O PÚBLICO tentou, sem sucesso, obter uma reacção à carta aberta por parte de Isabel Pires de Lima, administradora de Serralves nomeada pelo Estado. Já da parte da fundação, o gabinete de comunicação, numa nota de “esclarecimento”, começa por realçar que “Serralves está a cumprir todas as suas obrigações para com os seus colaboradores, bem como todas as regras decretadas no âmbito do Estado de Emergência”.

A seguir, nota que “os prestadores de serviços externos não têm vínculo laboral com Serralves, colaborando com várias outras entidades e prestando os seus serviços de acordo com as solicitações e necessidades da Fundação e a sua própria disponibilidade”. Lembrando que a suspensão desses serviços decorre do encerramento obrigatório de Serralves, a administração afirma que “o grupo de prestadores de serviços é composto por trabalhadores independentes ou empresas prestadoras de serviços, aos quais o Estado está a garantir medidas de apoio no contexto da crise em que vivemos”.

Os colaboradores confirmam ao PÚBLICO que os contratos de prestação de serviços existem “apenas para actividades desenvolvidas no âmbito dos projectos financiados por fundos europeus”, mas notam que alguns prestam esse serviço “a tempo inteiro e há mais de uma década”.

Já sobre os apoios que o Estado se comprometeu a prestar através da Segurança Social, eles são dirigidos aos trabalhadores independentes que viram a sua actividade totalmente interrompida. Mas os colaboradores de Serralves dizem que nunca foi intenção deles “interromper a actividade, como se pode verificar pelas propostas de teletrabalho” que apresentaram à fundação.
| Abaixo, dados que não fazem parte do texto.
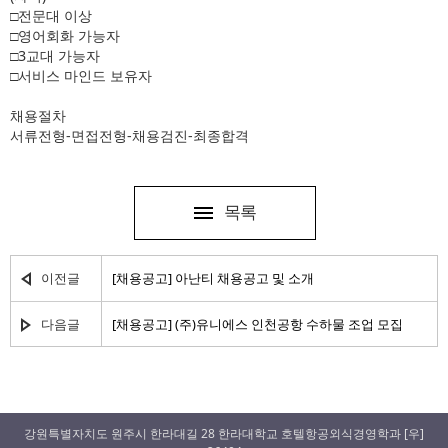
□전문대 이상
□영어회화 가능자
□3교대 가능자
□서비스 마인드 보유자
채용절차
서류전형-면접전형-채용검진-최종합격
목록
이전글
[채용공고] 아난티 채용공고 및 소개
다음글
[채용공고] (주)유니에스 인천공항 수하물 조업 모집
강원특별자치도 원주시 한라대길 28 한라대학교 호텔항공외식경영학과 [우]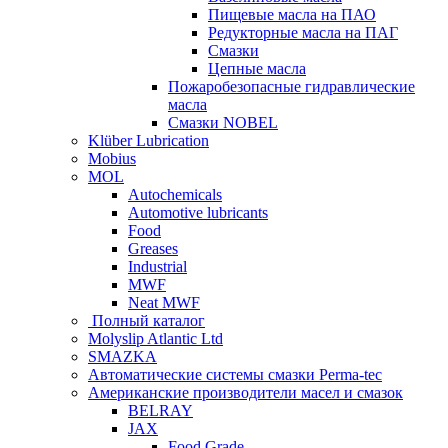
Пищевые масла на ПАО
Редукторные масла на ПАГ
Смазки
Цепные масла
Пожаробезопасные гидравлические
масла
Смазки NOBEL
Klüber Lubrication
Mobius
MOL
Autochemicals
Automotive lubricants
Food
Greases
Industrial
MWF
Neat MWF
Полный каталог
Molyslip Atlantic Ltd
SMAZKA
Автоматические системы смазки Perma-tec
Американские производители масел и смазок
BELRAY
JAX
Food Grade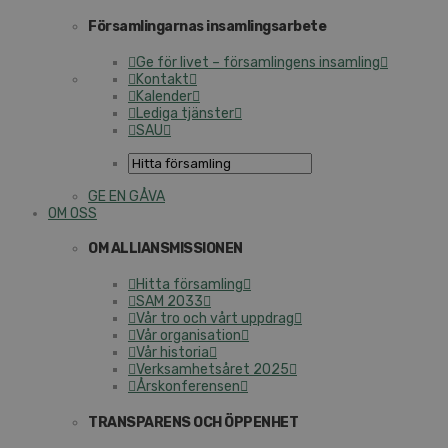
För­sam­ling­ar­nas in­sam­lings­ar­be­te
Ge för livet – för­sam­ling­ens insamling
Kontakt
Kalender
Lediga tjänster
SAU
GE EN GÅVA
OM OSS
OM AL­LI­ANS­MIS­SIO­NEN
Hitta för­sam­ling
SAM 2033
Vår tro och vårt uppdrag
Vår or­ga­ni­sa­tion
Vår historia
Verk­sam­hets­å­ret 2025
Års­kon­fe­ren­sen
TRANS­PA­RENS OCH ÖPPENHET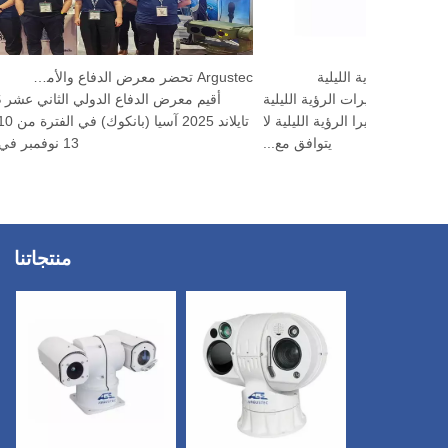
ي مع كاميرا الرؤية الليلية
Argustec تحضر معرض الدفاع والأمن 2025
ب التكيفي مع كاميرات الرؤية الليلية
كيفي لارتداء كاميرا الرؤية الليلية لا
يتوافق مع...
13 نوفمبر في م...
منتجاتنا
×
اتصل بنا
البريد الإلكتروني
*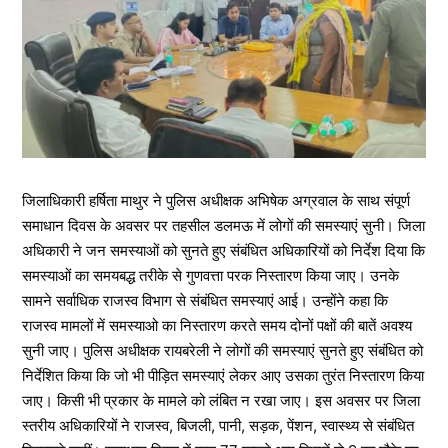
जिलाधिकारी हर्षिता माथुर ने पुलिस अधीक्षक अभिषेक अग्रवाल के साथ संपूर्ण
समाधान दिवस के अवसर पर तहसील डलमऊ में लोगों की समस्याएं सुनी। जिला
अधिकारी ने जन समस्याओं को सुनते हुए संबंधित अधिकारियों को निर्देश दिया कि
समस्याओं का समयबद्ध तरीके से गुणवत्ता परक निस्तारण किया जाए। उनके
सामने सर्वाधिक राजस्व विभाग से संबंधित समस्याएं आई। उन्होंने कहा कि
राजस्व मामलों में समस्याओ का निस्तारण करते समय दोनों पक्षों की बातें अवश्य
सुनी जाए। पुलिस अधीक्षक रायबरेली ने लोगों की समस्याएं सुनते हुए संबंधित को
निर्देशित किया कि जो भी पीड़ित समस्याएं लेकर आए उसका तुरंत निस्तारण किया
जाए। किसी भी प्रकार के मामले को लंबित न रखा जाए। इस अवसर पर जिला
स्तरीय अधिकारियों ने राजस्व, बिजली, पानी, सड़क, पेंशन, स्वास्थ्य से संबंधित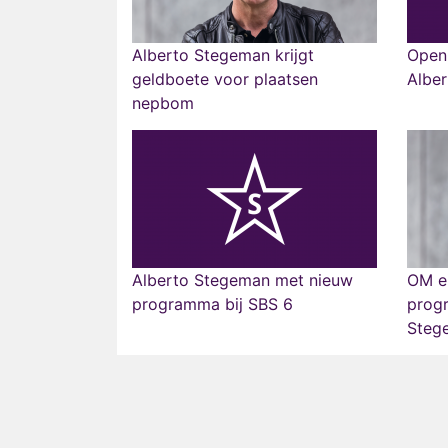
Alberto Stegeman krijgt
Openb
geldboete voor plaatsen
Albe
nepbom
Alberto Stegeman met nieuw
OM ei
programma bij SBS 6
prog
Steg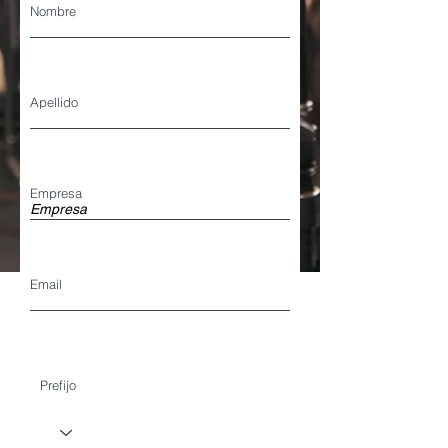
Nombre
Apellido
Empresa
Email
Prefijo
Na carta aberta, os colaboradores do SE anexam uma sucessão de correspondência com Serralves, entre meados de Março e o primeiro dia de Abril, em que enumeram um conjunto de projectos e actividades que conceberam a pedido da fundação, entre os quais o já referido Sazonalidades, mas também Bioblitz, Janelas para o Mundo, projectos em parceria com a Câmara Municipal do Porto para o presente ano lectivo, e também com a Escola Portuguesa de Macau.

A equipa de educadores refere ainda ter proposto várias actividades online, sem que Serralves lhes respondesse durante 15 dias.

“Gostaríamos que o conceito de ‘serviços efectivamente prestados’ pudesse, à luz da actual situação global, ser entendido de uma forma em que efectivamente fossem honrados os compromissos profissionais que ditam a nossa relação”, acrescentam os subscritores da carta aberta, reivindicando que o trabalho realizado deveria, “numa perspectiva ética e moral, ser reconhecido pela Fundação de Serralves e nesse sentido serem criadas medidas de compensação financeira aos seus colaboradores”, alguns dos quais chegam a trabalhar na instituição, ainda que sazonalmente, sete dias por semana.

BE apela ao Governo

Já esta segunda-feira, o Bloco de Esquerda (BE) acusou também a Fundação de Serralves de “descartar” trabalhadores a recibo verde, e perguntou ao Governo se irá interceder junto da administração daquela instituição.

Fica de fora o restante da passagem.